• _THE DATA_

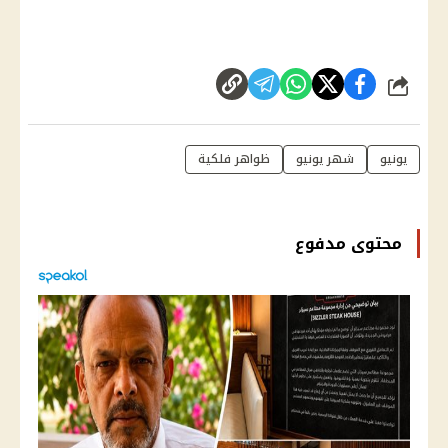
شارك
يونيو
شهر يونيو
ظواهر فلكية
محتوى مدفوع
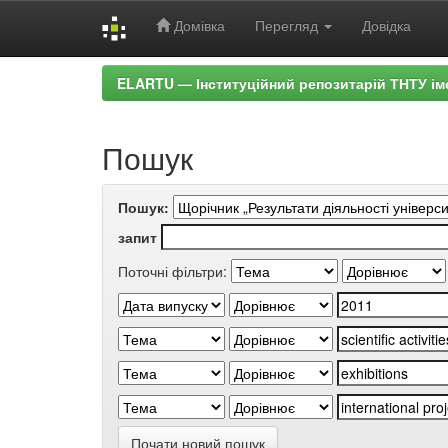
Домівка
Перегляд
Довідка
Skip
ELARTU — Інституційний репозитарій ТНТУ ім
navigation
Пошук
Пошук:
запит
Поточні фільтри:
Почати новий пошук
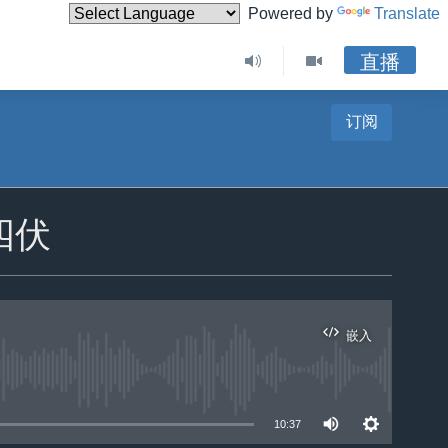
Powered by
Translate
直播
订阅
四伏
嵌入
10:37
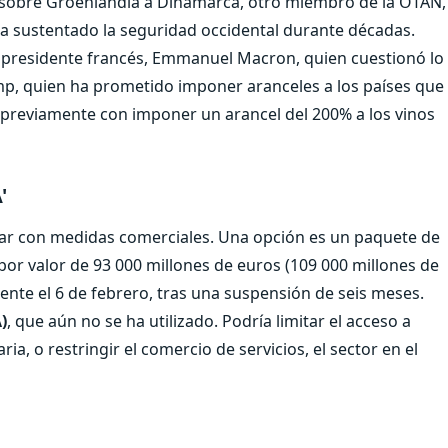
nía sobre Groenlandia a Dinamarca, otro miembro de la OTAN,
a sustentado la seguridad occidental durante décadas.
el presidente francés, Emmanuel Macron, quien cuestionó lo
p, quien ha prometido imponer aranceles a los países que
previamente con imponer un arancel del 200% a los vinos
'
r con medidas comerciales. Una opción es un paquete de
or valor de 93 000 millones de euros (109 000 millones de
ente el 6 de febrero, tras una suspensión de seis meses.
)
, que aún no se ha utilizado. Podría limitar el acceso a
ria, o restringir el comercio de servicios, el sector en el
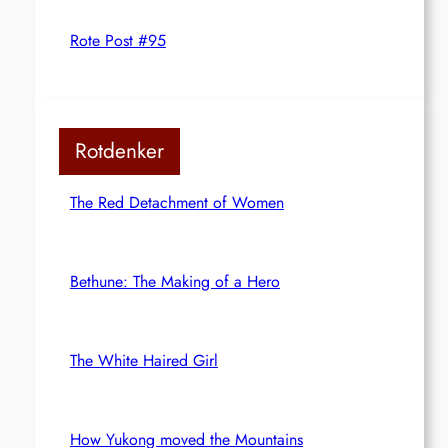
Rote Post #95
Rotdenker
The Red Detachment of Women
Bethune: The Making of a Hero
The White Haired Girl
How Yukong moved the Mountains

• _WHAT TO DO_
Across these entries, count each line where the string "quien" shows up. Give only the count.

• _ANSWER BOX_
2